> [Problem requirements]: From the entries that follow, extract each line holding the string "είναι".

►

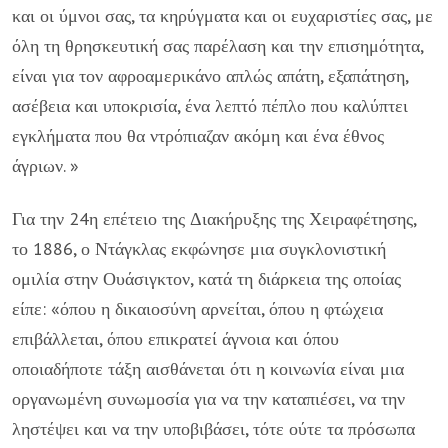
και οι ύμνοι σας, τα κηρύγματα και οι ευχαριστίες σας, με
όλη τη θρησκευτική σας παρέλαση και την επισημότητα,
είναι για τον αφροαμερικάνο απλώς απάτη, εξαπάτηση,
ασέβεια και υποκρισία, ένα λεπτό πέπλο που καλύπτει
εγκλήματα που θα ντρόπιαζαν ακόμη και ένα έθνος
άγριων. »
Για την 24η επέτειο της Διακήρυξης της Χειραφέτησης,
το 1886, ο Ντάγκλας εκφώνησε μια συγκλονιστική
ομιλία στην Ουάσιγκτον, κατά τη διάρκεια της οποίας
είπε: «όπου η δικαιοσύνη αρνείται, όπου η φτώχεια
επιβάλλεται, όπου επικρατεί άγνοια και όπου
οποιαδήποτε τάξη αισθάνεται ότι η κοινωνία είναι μια
οργανωμένη συνωμοσία για να την καταπιέσει, να την
ληστέψει και να την υποβιβάσει, τότε ούτε τα πρόσωπα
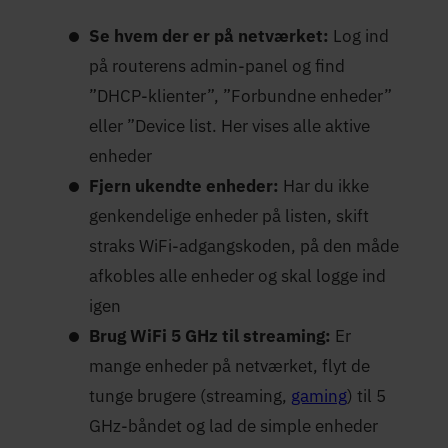
Se hvem der er på netværket:
Log ind
på routerens admin-panel og find
”DHCP-klienter”, ”Forbundne enheder”
eller ”Device list. Her vises alle aktive
enheder
Fjern ukendte enheder:
Har du ikke
genkendelige enheder på listen, skift
straks WiFi-adgangskoden, på den måde
afkobles alle enheder og skal logge ind
igen
Brug WiFi 5 GHz til streaming:
Er
mange enheder på netværket, flyt de
tunge brugere (streaming,
gaming
) til 5
GHz-båndet og lad de simple enheder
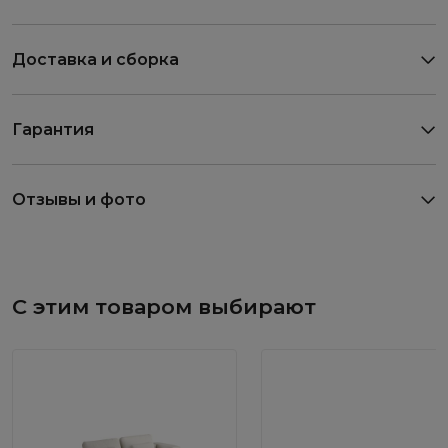
Доставка и сборка
Гарантия
Отзывы и фото
С этим товаром выбирают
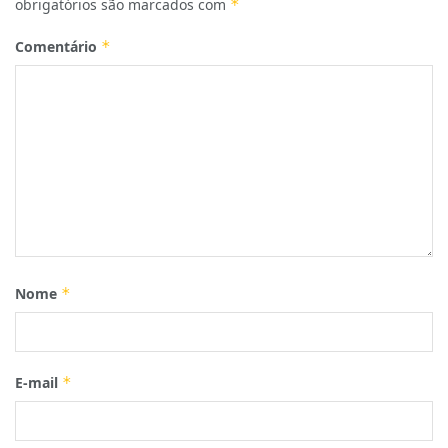
obrigatórios são marcados com
*
Comentário
*
Nome
*
E-mail
*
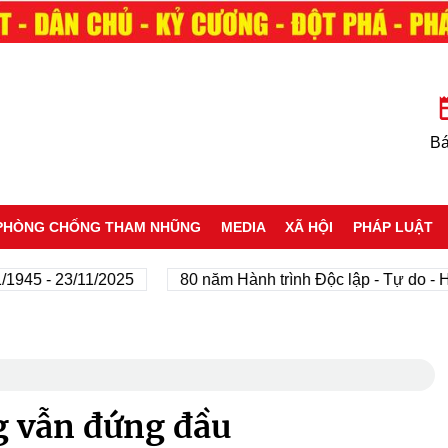
Bá
PHÒNG CHỐNG THAM NHŨNG
MEDIA
XÃ HỘI
PHÁP LUẬT
 - 23/11/2025
80 năm Hành trình Độc lập - Tự do - Hạnh 
g vẫn đứng đầu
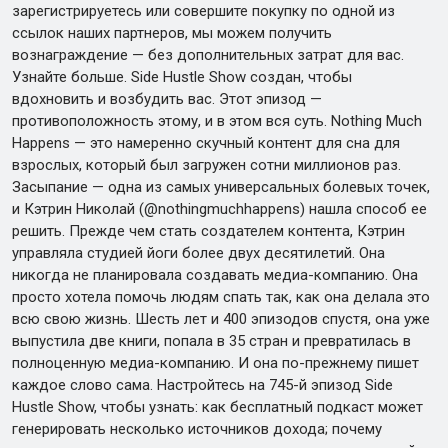
зарегистрируетесь или совершите покупку по одной из
ссылок наших партнеров, мы можем получить
вознаграждение — без дополнительных затрат для вас.
Узнайте больше. Side Hustle Show создан, чтобы
вдохновить и возбудить вас. Этот эпизод —
противоположность этому, и в этом вся суть. Nothing Much
Happens — это намеренно скучный контент для сна для
взрослых, который был загружен сотни миллионов раз.
Засыпание — одна из самых универсальных болевых точек,
и Кэтрин Николай (@nothingmuchhappens) нашла способ ее
решить. Прежде чем стать создателем контента, Кэтрин
управляла студией йоги более двух десятилетий. Она
никогда не планировала создавать медиа-компанию. Она
просто хотела помочь людям спать так, как она делала это
всю свою жизнь. Шесть лет и 400 эпизодов спустя, она уже
выпустила две книги, попала в 35 стран и превратилась в
полноценную медиа-компанию. И она по-прежнему пишет
каждое слово сама. Настройтесь на 745-й эпизод Side
Hustle Show, чтобы узнать: как бесплатный подкаст может
генерировать несколько источников дохода; почему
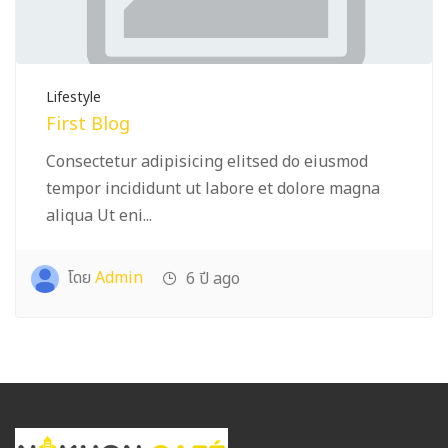
Lifestyle
First Blog
Consectetur adipisicing elitsed do eiusmod
tempor incididunt ut labore et dolore magna
aliqua Ut eni...
โดย
Admin
6 ปี ago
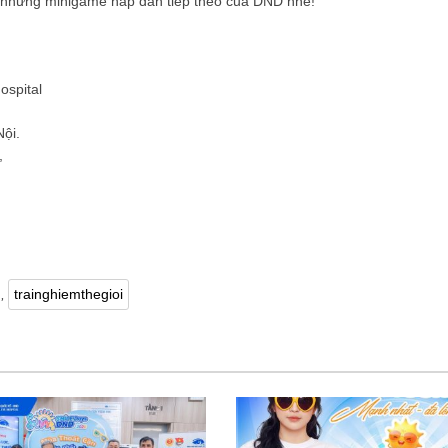
ỡ những minigame hấp dẫn tiếp theo của DND nhé!
spital
Nội.
,
,
trainghiemthegioi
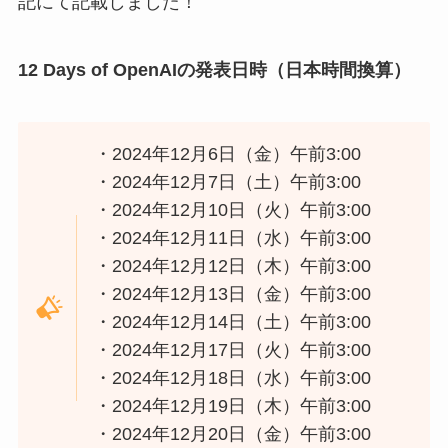
記にて記載しました！
12 Days of OpenAIの発表日時（日本時間換算）
・2024年12月6日（金）午前3:00
・2024年12月7日（土）午前3:00
・2024年12月10日（火）午前3:00
・2024年12月11日（水）午前3:00
・2024年12月12日（木）午前3:00
・2024年12月13日（金）午前3:00
・2024年12月14日（土）午前3:00
・2024年12月17日（火）午前3:00
・2024年12月18日（水）午前3:00
・2024年12月19日（木）午前3:00
・2024年12月20日（金）午前3:00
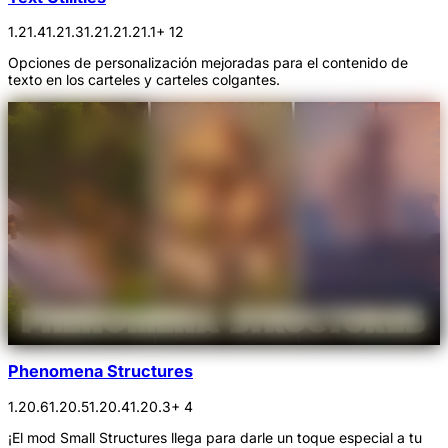
1.21.4
1.21.3
1.21.2
1.21.1
+ 12
Opciones de personalización mejoradas para el contenido de
texto en los carteles y carteles colgantes.
Phenomena Structures
1.20.6
1.20.5
1.20.4
1.20.3
+ 4
¡El mod Small Structures llega para darle un toque especial a tu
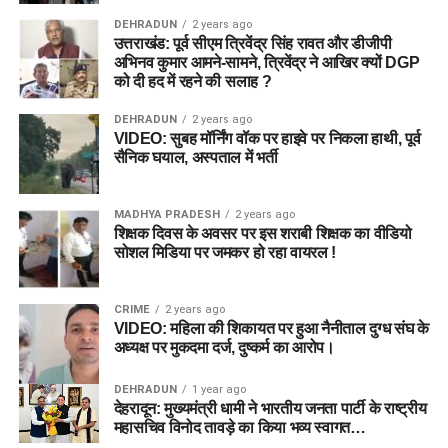
DEHRADUN
2 years ago
उत्तराखंड: पूर्व सीएम त्रिवेंद्र सिंह रावत और डीजीपी
अभिनव कुमार आमने-सामने, त्रिवेंद्र ने आखिर क्यों DGP
को दी हद में रहने की सलाह ?
DEHRADUN
2 years ago
VIDEO: सुबह मॉर्निंग वॉक पर हाइवे पर निकला हाथी, पूर्व
सैनिक घयाल, अस्पताल में भर्ती
MADHYA PRADESH
2 years ago
शिक्षक दिवस के अवसर पर इस शराबी शिक्षक का वीडियो
सोशल मिडिया पर जमकर हो रहा वायरल !
CRIME
2 years ago
VIDEO: महिला की शिकायत पर हुआ नैनीताल दुग्ध संघ के
अध्यक्ष पर मुकदमा दर्ज, दुष्कर्म का आरोप।
DEHRADUN
1 year ago
देहरादून: मुख्यमंत्री धामी ने भारतीय जनता पार्टी के राष्ट्रीय
महासचिव विनोद तावड़े का किया भव्य स्वागत…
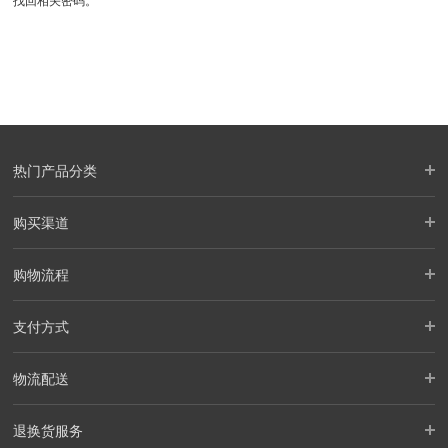
找回相关密码。
热门产品分类
购买渠道
购物流程
支付方式
物流配送
退换货服务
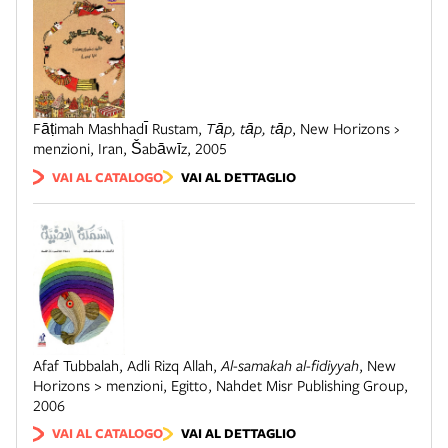
Fāṭimah Mashhadı̄ Rustam
,
Tāp, tāp, tāp
,
New Horizons ›
menzioni
,
Iran
,
Šabāwīz
,
2005
VAI AL CATALOGO
VAI AL DETTAGLIO
Afaf Tubbalah, Adli Rizq Allah
,
Al-samakah al-fidiyyah
,
New
Horizons > menzioni
,
Egitto
,
Nahdet Misr Publishing Group
,
2006
VAI AL CATALOGO
VAI AL DETTAGLIO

◄

> [Task output]:
είναι για τον αφροαμερικάνο απλώς απάτη, εξαπάτηση,
οποιαδήποτε τάξη αισθάνεται ότι η κοινωνία είναι μια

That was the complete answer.